Proclaiming the value of the Federal Depository Library Program
The Federal Depository Library Program (FDLP) is now several months into the development of a national plan for the future of the more than century-old partnership between FDLP libraries and the Government Printing Office (GPO). As planning progresses, we who support the long-term vitality of the FDLP need to do more than chart a course that works for depository libraries and our users. We need to make a powerful case for the value of the FDLP to those who provide its resources at both ends of the partnership – library administrators and federal government policymakers – who may be growing increasingly skeptical of its relevance. We need a plan that establishes this partnership between libraries and government as a critical part of a cost-effective solution to the challenges citizens face in navigating government information resources in their personal and business lives and as sovereigns of our democracy.
When FDLP document distribution was entirely tangible, the terms of the bargain and the benefits for both libraries and government were clear. FDLP libraries got rich collections of government documents for their users, and the prestige of being recognized as government information experts and stewards of information collections vital to our democracy. Government agencies got front-line armies of librarians to provide street-level information assistance to citizens, heading off countless government information inquiries without taxing the limited resources of government agencies.
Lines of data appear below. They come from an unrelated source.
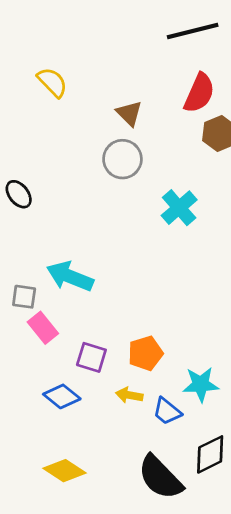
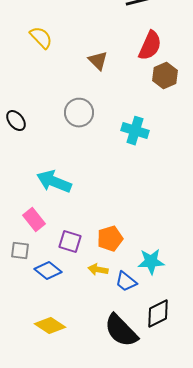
gray circle: (122, 159) -> (79, 113), moved
cyan cross: (179, 208) -> (135, 131), turned -32
gray square: (24, 297) -> (20, 251), moved

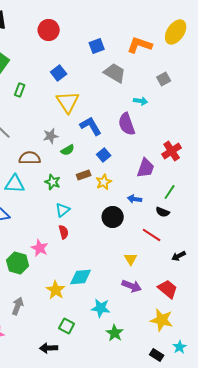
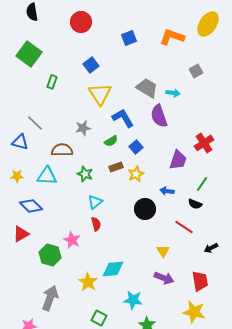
gray trapezoid: (115, 73) -> (147, 88), moved
green semicircle: (68, 150) -> (111, 141), moved
red trapezoid: (168, 289) -> (200, 281), turned 40
gray arrow: (18, 306) -> (50, 298), size x1.4

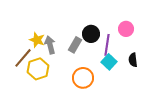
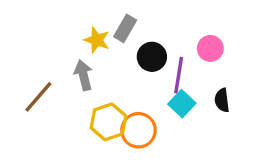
yellow star: (37, 40) -> (97, 40), moved
gray rectangle: (75, 45) -> (125, 28), moved
yellow hexagon: (38, 69) -> (108, 122), moved

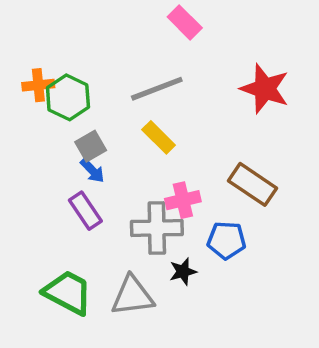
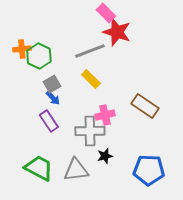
red star: (265, 89) -> (117, 32), moved
blue pentagon: (226, 240) -> (149, 170), moved, size x1.4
In the digital environment, the bargain is murkier, and the relationship between depository libraries and the federal government, GPO in particular, is more nuanced. Wide access to online sources of government information blunts the role of libraries in general, and depository libraries in particular, as critical entry points to document collections. When citizens do seek government information assistance at libraries, they are less likely to perceive much difference between depository and non-depository libraries, as the nearly equal universe of born-digital documents available in each raises the possibility of “every library a depository.” Meanwhile, as existing print collections lose currency and their use declines, physical documents collections are increasingly viewed by library administrators as more of a burden than a benefit.
From a government official’s perspective, the provision of government information services in libraries is seen as increasingly untethered from an anachronistic system of documents distribution, as the number of libraries with access to born-digital government information now far outpaces the number of depository libraries in the print era. So while the provision of government information services in libraries remains valuable to government, the FDLP is seen as less critical to that provision.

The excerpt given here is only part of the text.